Kılıçdaroğlu’nun kadınlarla ilgili kabul edilemez sözlerine nedense hak alanlarını kendi doğal mecraları gören kesim ve kuruluşlardan bir tepki gelmedi. Kılıçdaroğlu erkek şiddetini meşrulaştıran, doğallaştıran, sıradanlaştıran çok net ifadeler kullandı. İşin sorunlu kısmı sadece bu da değil. Para kazanmakta zorlanan, gündelik hayatta sıkıntı yaşayan her erkeğin potansiyel katil olduğunu da ilan etti Kılıçdaroğlu. Böyle canımızı acıtan bir konuya ana muhaefet partisi genel başkanı düzeyinde bir meşruiyet kazandırılmış oldu.
Bu uzun süredir üzerinde durduğum “eleştiri” müessesesinin bu kesimler tarafından nasıl içten içe çökertdildiğinin, suiistimal edildiğinin bir kanıtı. Kadın, çocuk, hayvan ve çevre konusunda etik/objektif bir yaklaşımdan ziyade, nasıl olur da toplumun hassas olduğu bu konuları siyasi cephaneliğe çeviririz mantığı geçerli. İnsan hakları, özgürlük konuları da bu torbanın içine atılmış durumda. Hedef seçilen siyasi muhataba karşı bu cephaneler önyargı, çarpıtma ve olgusallıktan uzaklaşarak toplanıyor ve harcanıyor. Kılıçdaroğlu’nun da bu kadar rahat davranması, bu kuralı ve zaten o ne söylerse söylesin ona dokunulmayacağını bilmesinden.

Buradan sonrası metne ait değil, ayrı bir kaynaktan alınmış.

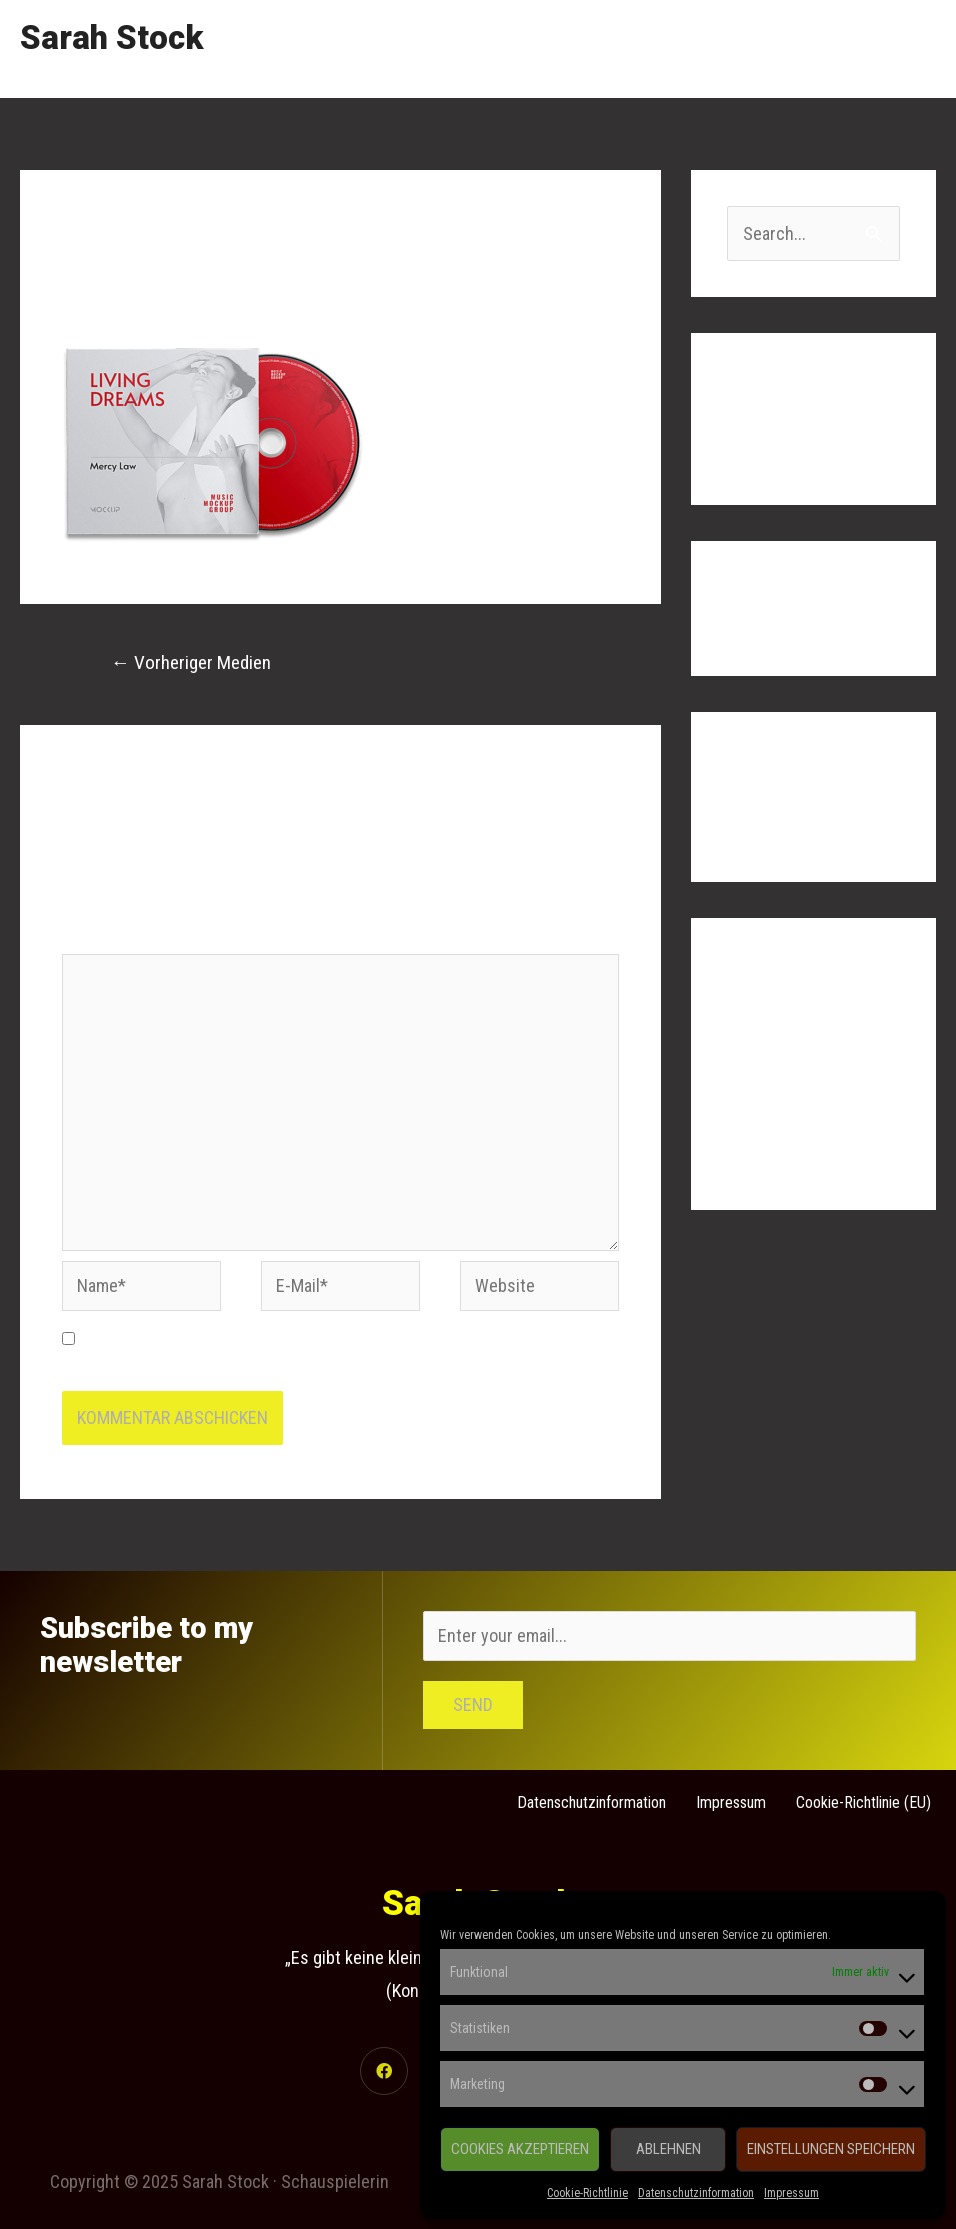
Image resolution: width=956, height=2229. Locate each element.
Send (473, 1704)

Ben Kılıçdaroğlu’nun canlı yayında karısını dövse bile, ki çok başarısız bir siyasi olduğu için kendi tezine göre buna hakkı var, söz konusu kesimin herhangi bir tepki vereceğini düşünmüyorum.
Benzer bir durumu geçenlerde değerli dostum Semih Kaplanoğlu’na yaşatmışlardı. Sunucu Meltem Cumbul’un Kaplanoğlu’nun elini sıkmaması ve düşkün açıklaması, aslında ciddi bir şiddet girişimiydi. Ama tabii yine suskunlukla, hatta takdirle karşılandı. Böylelerine göre insanları politik kimliği, inancı veya hayat görüşüne göre sınıflandırmak mümkün. Çok sert bir kast sistemi var ve kendilerinden olmayanlara karşı her türlü linç ve infaz mekanzimaları hemen çalışmaya başlıyor.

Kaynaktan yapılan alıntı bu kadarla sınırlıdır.